Harrison Paul M, Gerstein Mark
Department of Molecular Biophysics and Biochemistry, Yale University, 266 Whitney Avenue, New Haven, CT 06520-8114, USA.
Genome Biol. 2003;4(6):R40. doi: 10.1186/gb-2003-4-6-r40. Epub 2003 May 30.

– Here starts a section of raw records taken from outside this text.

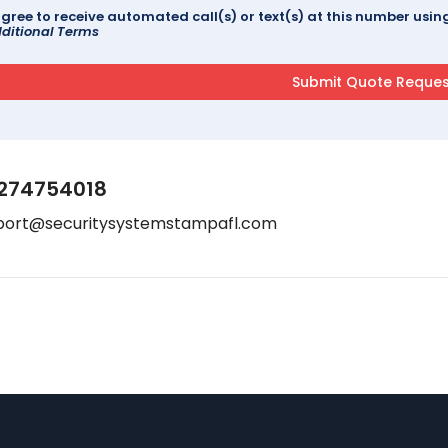
agree to receive automated call(s) or text(s) at this number us
ditional Terms
274754018
port@securitysystemstampafl.com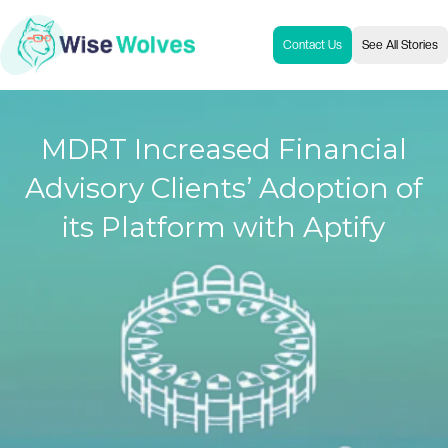
Contact Us
See All Stories
MDRT Increased Financial
Advisory Clients’ Adoption of
its Platform with Aptify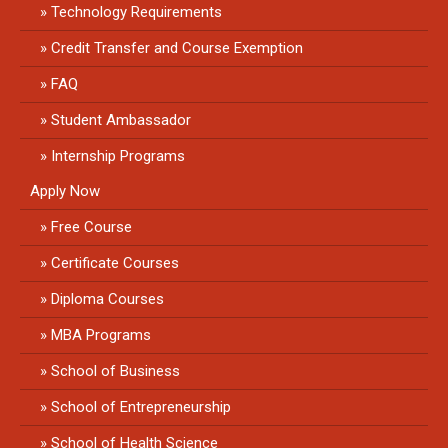
Technology Requirements
Credit Transfer and Course Exemption
FAQ
Student Ambassador
Internship Programs
Apply Now
Free Course
Certificate Courses
Diploma Courses
MBA Programs
School of Business
School of Entrepreneurship
School of Health Science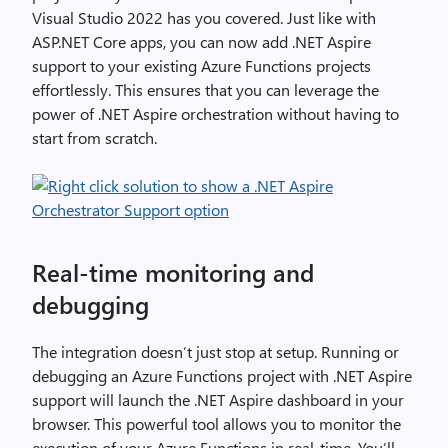
Visual Studio 2022 has you covered. Just like with
ASP.NET Core apps, you can now add .NET Aspire
support to your existing Azure Functions projects
effortlessly. This ensures that you can leverage the
power of .NET Aspire orchestration without having to
start from scratch.
Real-time monitoring and
debugging
The integration doesn’t just stop at setup. Running or
debugging an Azure Functions project with .NET Aspire
support will launch the .NET Aspire dashboard in your
browser. This powerful tool allows you to monitor the
execution of your Azure Functions in real-time. You’ll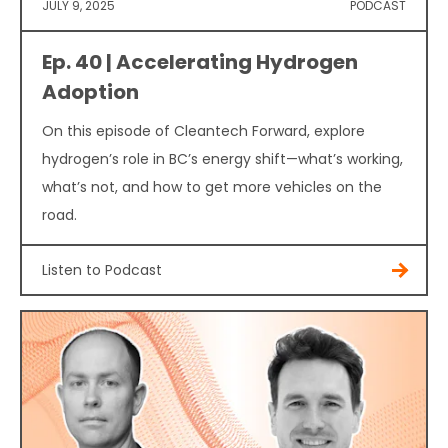
JULY 9, 2025
PODCAST
Ep. 40 | Accelerating Hydrogen
Adoption
On this episode of Cleantech Forward, explore
hydrogen’s role in BC’s energy shift—what’s working,
what’s not, and how to get more vehicles on the
road.
Listen to Podcast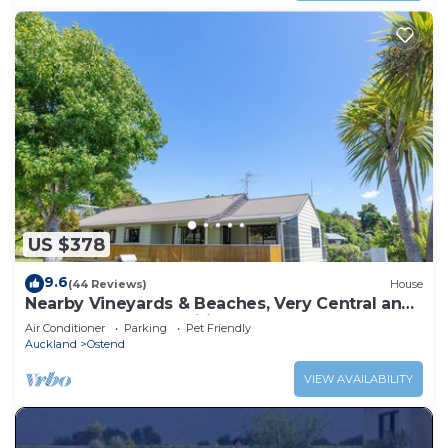
US $378
9.6
(44 Reviews)
House
Nearby Vineyards & Beaches, Very Central and
close to Local Amenities
Air Conditioner
Parking
Pet Friendly
Auckland
Ostend
VIEW AVAILABILITY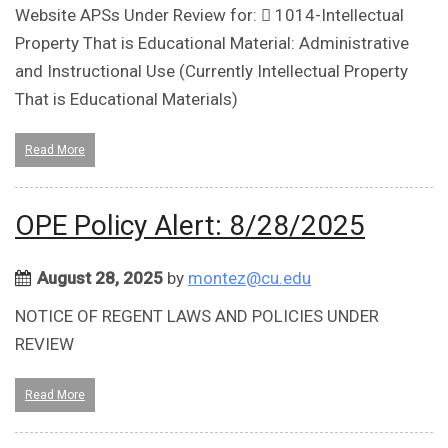
Website APSs Under Review for:  1014-Intellectual
Property That is Educational Material: Administrative
and Instructional Use (Currently Intellectual Property
That is Educational Materials)
Read More
OPE Policy Alert: 8/28/2025
August 28, 2025
by
montez@cu.edu
NOTICE OF REGENT LAWS AND POLICIES UNDER
REVIEW
Read More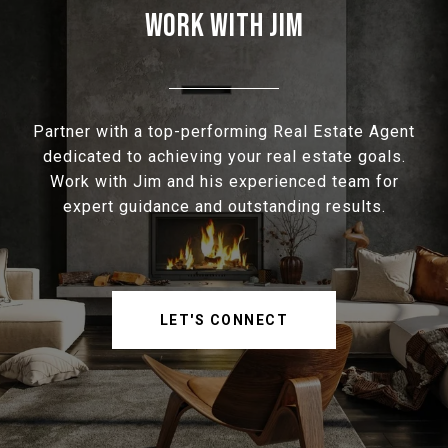
WORK WITH JIM
Partner with a top-performing Real Estate Agent
dedicated to achieving your real estate goals.
Work with Jim and his experienced team for
expert guidance and outstanding results.
LET'S CONNECT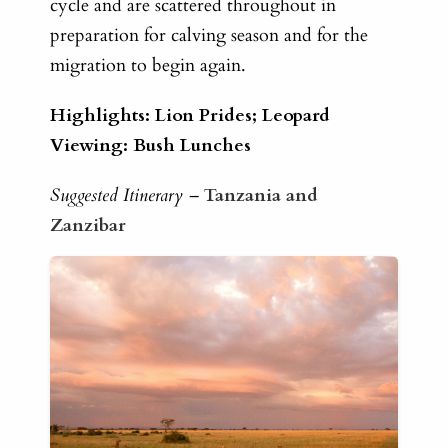
cycle and are scattered throughout in
preparation for calving season and for the
migration to begin again.
Highlights: Lion Prides; Leopard
Viewing: Bush Lunches
Suggested Itinerary –
Tanzania and
Zanzibar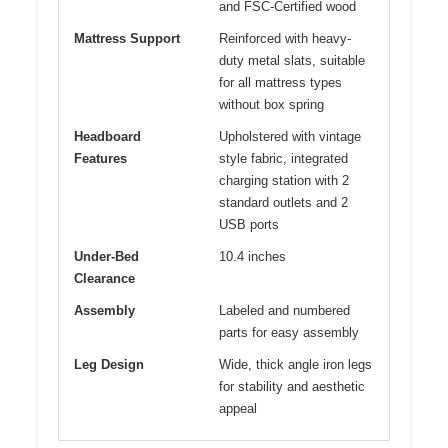
and FSC-Certified wood
Mattress Support
Reinforced with heavy-
duty metal slats, suitable
for all mattress types
without box spring
Headboard
Upholstered with vintage
Features
style fabric, integrated
charging station with 2
standard outlets and 2
USB ports
Under-Bed
10.4 inches
Clearance
Assembly
Labeled and numbered
parts for easy assembly
Leg Design
Wide, thick angle iron legs
for stability and aesthetic
appeal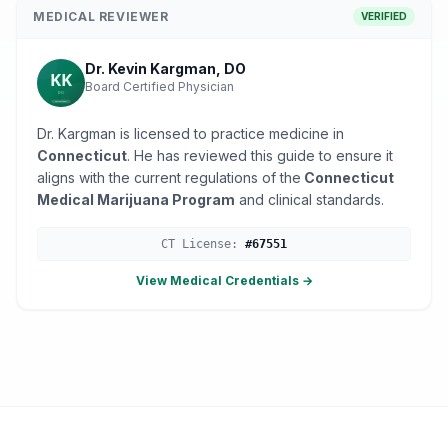
MEDICAL REVIEWER
VERIFIED
Dr. Kevin Kargman, DO
Board Certified Physician
Dr. Kargman is licensed to practice medicine in
Connecticut
. He has reviewed this guide to ensure it
aligns with the current regulations of the
Connecticut
Medical Marijuana Program
and clinical standards.
CT
License:
#
67551
View Medical Credentials →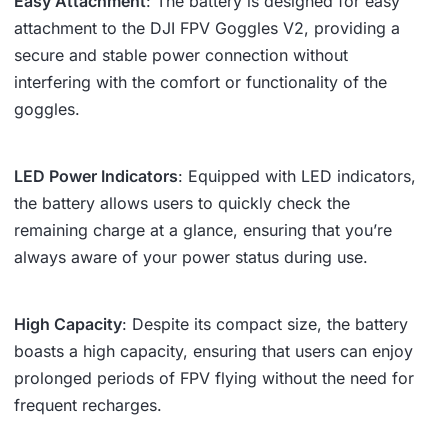
Easy Attachment
: The battery is designed for easy
attachment to the DJI FPV Goggles V2, providing a
secure and stable power connection without
interfering with the comfort or functionality of the
goggles.
LED Power Indicators
: Equipped with LED indicators,
the battery allows users to quickly check the
remaining charge at a glance, ensuring that you’re
always aware of your power status during use.
High Capacity
: Despite its compact size, the battery
boasts a high capacity, ensuring that users can enjoy
prolonged periods of FPV flying without the need for
frequent recharges.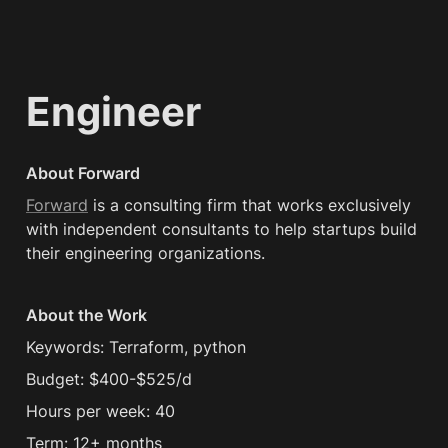
Engineer
About Forward
Forward
 is a consulting firm that works exclusively 
with independent consultants to help startups build 
their engineering organizations.
About the Work
Keywords: Terraform, python
Budget: $400-$525/d
Hours per week: 40
Term: 12+ months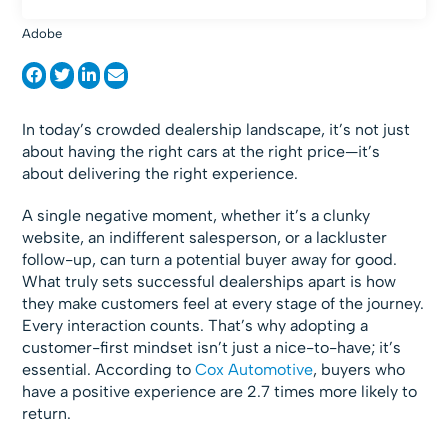
Adobe
In today’s crowded dealership landscape, it’s not just
about having the right cars at the right price—it’s
about delivering the right experience.
A single negative moment, whether it’s a clunky
website, an indifferent salesperson, or a lackluster
follow-up, can turn a potential buyer away for good.
What truly sets successful dealerships apart is how
they make customers feel at every stage of the journey.
Every interaction counts. That’s why adopting a
customer-first mindset isn’t just a nice-to-have; it’s
essential. According to
Cox Automotive
, buyers who
have a positive experience are 2.7 times more likely to
return.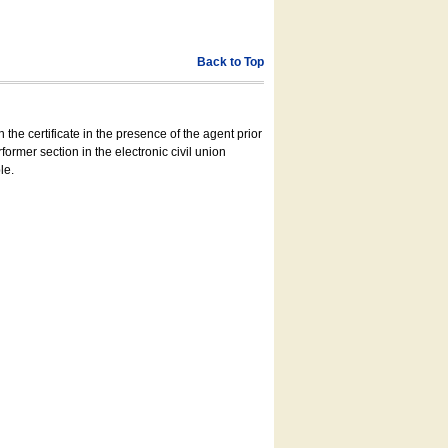
Back to Top
 the certificate in the presence of the agent prior
former section in the electronic civil union
le.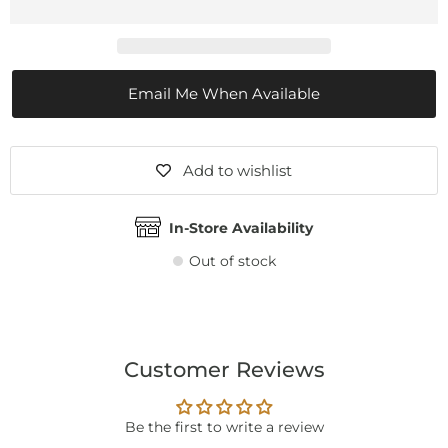
Email Me When Available
Add to wishlist
In-Store Availability
Out of stock
Customer Reviews
Be the first to write a review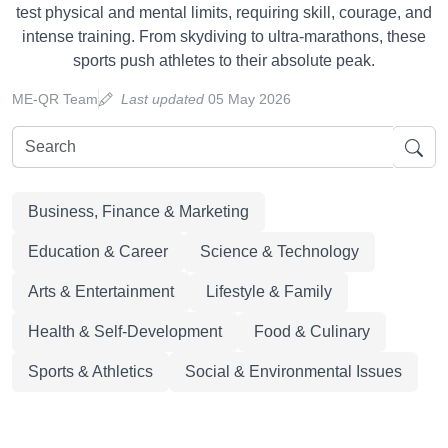
test physical and mental limits, requiring skill, courage, and
intense training. From skydiving to ultra-marathons, these
sports push athletes to their absolute peak.
ME-QR Team
Last updated
05 May 2026
Business, Finance & Marketing
Education & Career
Science & Technology
Arts & Entertainment
Lifestyle & Family
Health & Self-Development
Food & Culinary
Sports & Athletics
Social & Environmental Issues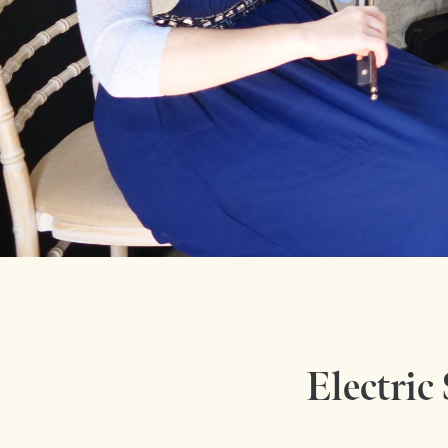
Electric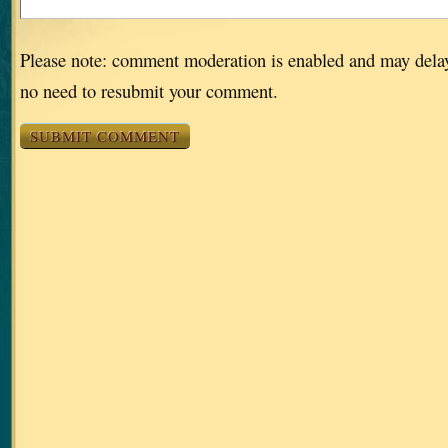
Please note: comment moderation is enabled and may dela
no need to resubmit your comment.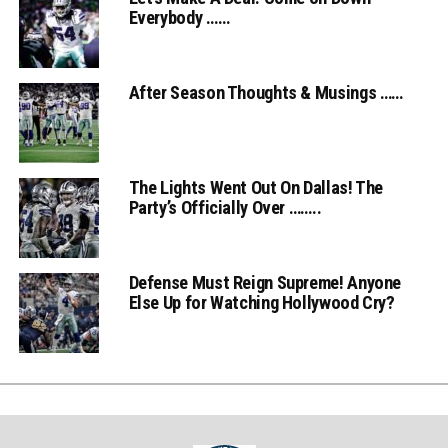
Everybody ……
After Season Thoughts & Musings ……
The Lights Went Out On Dallas! The
Party’s Officially Over ……..
Defense Must Reign Supreme! Anyone
Else Up for Watching Hollywood Cry?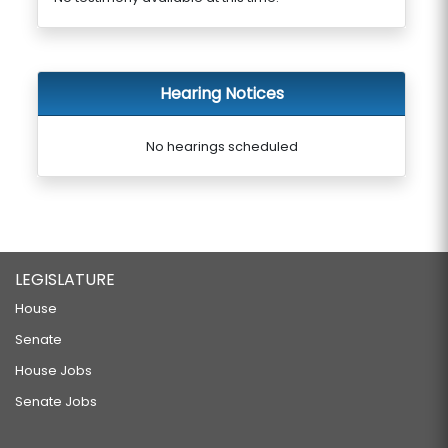
Hearing Notices
No hearings scheduled
LEGISLATURE
House
Senate
House Jobs
Senate Jobs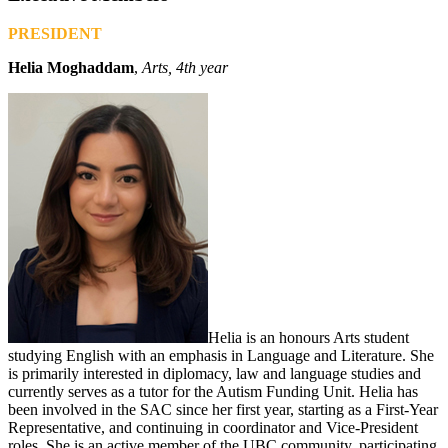
PRESIDENT
Helia Moghaddam
,
Arts, 4th year
Helia is an honours Arts student
studying English with an emphasis in Language and Literature. She
is primarily interested in diplomacy, law and language studies and
currently serves as a tutor for the Autism Funding Unit. Helia has
been involved in the SAC since her first year, starting as a First-Year
Representative, and continuing in coordinator and Vice-President
roles. She is an active member of the UBC community, participating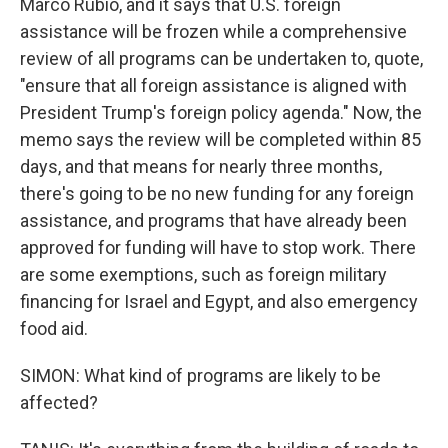
Marco Rubio, and it says that U.S. foreign
assistance will be frozen while a comprehensive
review of all programs can be undertaken to, quote,
"ensure that all foreign assistance is aligned with
President Trump's foreign policy agenda." Now, the
memo says the review will be completed within 85
days, and that means for nearly three months,
there's going to be no new funding for any foreign
assistance, and programs that have already been
approved for funding will have to stop work. There
are some exemptions, such as foreign military
financing for Israel and Egypt, and also emergency
food aid.
SIMON: What kind of programs are likely to be
affected?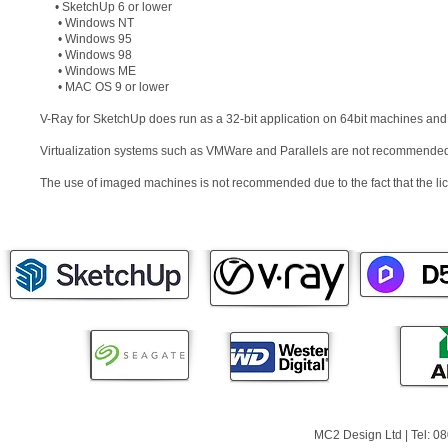
• SketchUp 6 or lower
• Windows NT
• Windows 95
• Windows 98
• Windows ME
• MAC OS 9 or lower
V-Ray for SketchUp does run as a 32-bit application on 64bit machines and
Virtualization systems such as VMWare and Parallels are not recommende
The use of imaged machines is not recommended due to the fact that the l
MC2 Design Ltd | Tel: 0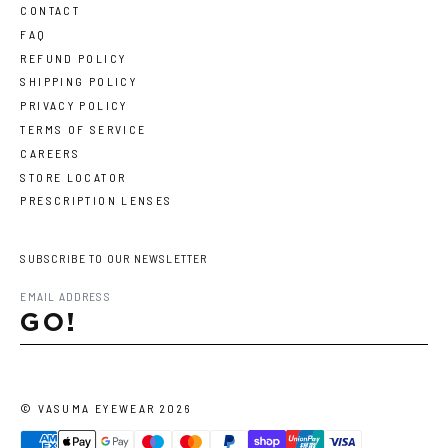
CONTACT
FAQ
REFUND POLICY
SHIPPING POLICY
PRIVACY POLICY
TERMS OF SERVICE
CAREERS
STORE LOCATOR
PRESCRIPTION LENSES
SUBSCRIBE TO OUR NEWSLETTER
GO!
©
VASUMA EYEWEAR
2026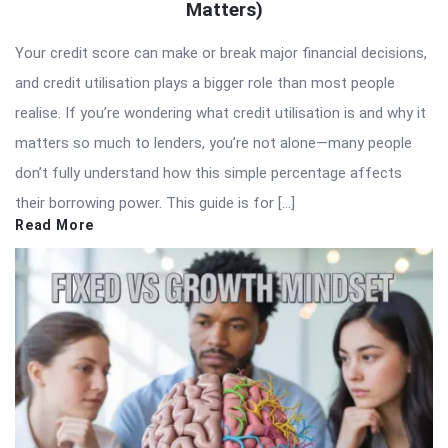
Matters)
Your credit score can make or break major financial decisions,
and credit utilisation plays a bigger role than most people
realise. If you’re wondering what credit utilisation is and why it
matters so much to lenders, you’re not alone—many people
don’t fully understand how this simple percentage affects
their borrowing power. This guide is for […]
Read More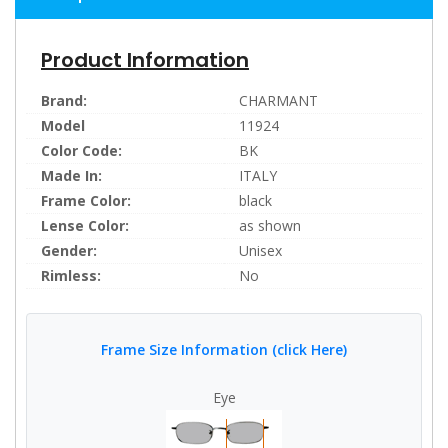
Product Information
Brand:
CHARMANT
Model
11924
Color Code:
BK
Made In:
ITALY
Frame Color:
black
Lense Color:
as shown
Gender:
Unisex
Rimless:
No
Frame Size Information (click Here)
Eye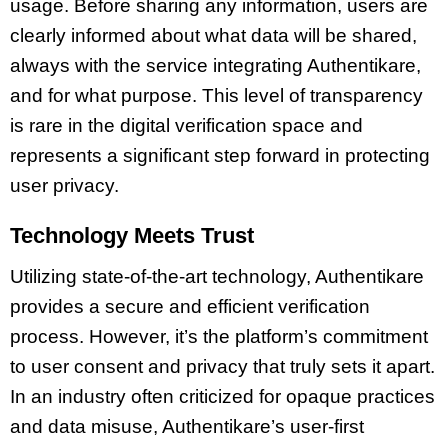
usage. Before sharing any information, users are
clearly informed about what data will be shared,
always with the service integrating Authentikare,
and for what purpose. This level of transparency
is rare in the digital verification space and
represents a significant step forward in protecting
user privacy.
Technology Meets Trust
Utilizing state-of-the-art technology, Authentikare
provides a secure and efficient verification
process. However, it’s the platform’s commitment
to user consent and privacy that truly sets it apart.
In an industry often criticized for opaque practices
and data misuse, Authentikare’s user-first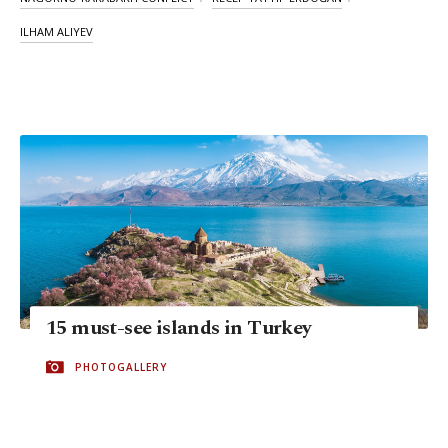
ILHAM ALIYEV
15 must-see islands in Turkey
PHOTOGALLERY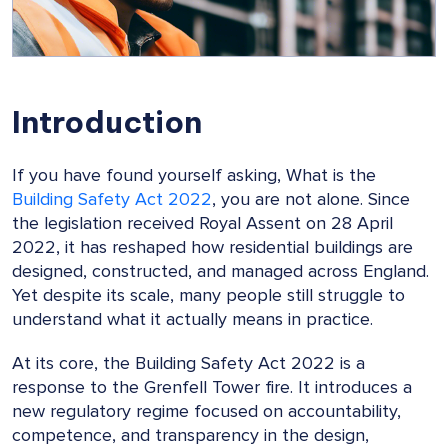
Introduction
If you have found yourself asking, What is the
Building Safety Act 2022
, you are not alone. Since
the legislation received Royal Assent on 28 April
2022, it has reshaped how residential buildings are
designed, constructed, and managed across England.
Yet despite its scale, many people still struggle to
understand what it actually means in practice.
At its core, the Building Safety Act 2022 is a
response to the Grenfell Tower fire. It introduces a
new regulatory regime focused on accountability,
competence, and transparency in the design,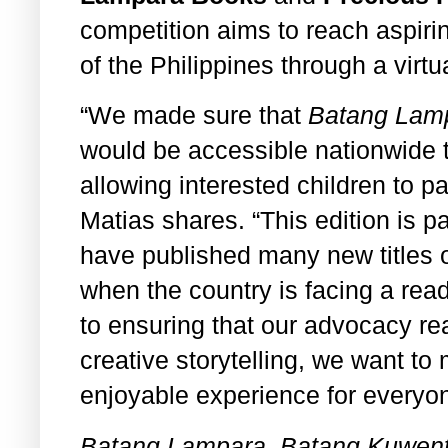
competition aims to reach aspirin
of the Philippines through a virtu
“We made sure that
Batang Lamp
would be accessible nationwide t
allowing interested children to pa
Matias shares. “This edition is p
have published many new titles o
when the country is facing a rea
to ensuring that our advocacy r
creative storytelling, we want t
enjoyable experience for everyon
Batang Lampara, Batang Kuwent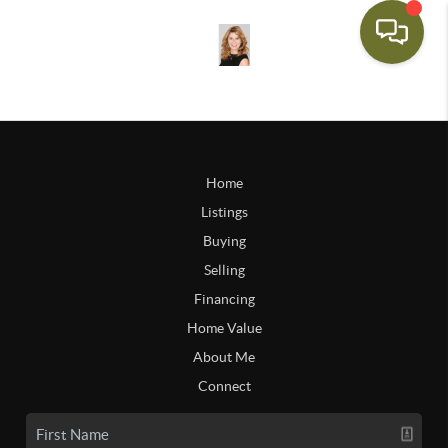
Home
Listings
Buying
Selling
Financing
Home Value
About Me
Connect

We have derived a novel method to assess compositional biases in biological sequences, which is based on finding the lowest-probability subsequences for a given residue-type set. As a case study, the distribution of prion-like glutamine/asparagine-rich ((Q+N)-rich) domains (which are linked to amyloidogenesis) was assessed for budding and fission yeasts and four other eukaryotes. We find more than 170 prion-like (Q+N)-rich regions in budding yeast, and, strikingly, many fewer in fission yeast. Also, some residues, such as tryptophan or isoleucine, are unlikely to form biased regions in any eukaryotic proteome.
我们推导了一种评估生物序列组成偏差的新方法,该方法基于为给定的残基类型集找到概率最低的子序列。作为一个案例研究,我们评估了芽殖酵母和裂殖酵母以及其他四种真核生物中与淀粉样蛋白形成相关的类朊病毒富含谷氨酰胺/天冬酰胺((Q+N)富集)结构域的分布。我们在芽殖酵母中发现了170多个类朊病毒(Q+N)富集区域,而在裂殖酵母中则明显少得多。此外,一些残基,如色氨酸或异亮氨酸,在任何真核生物蛋白质组中都不太可能形成偏差区域。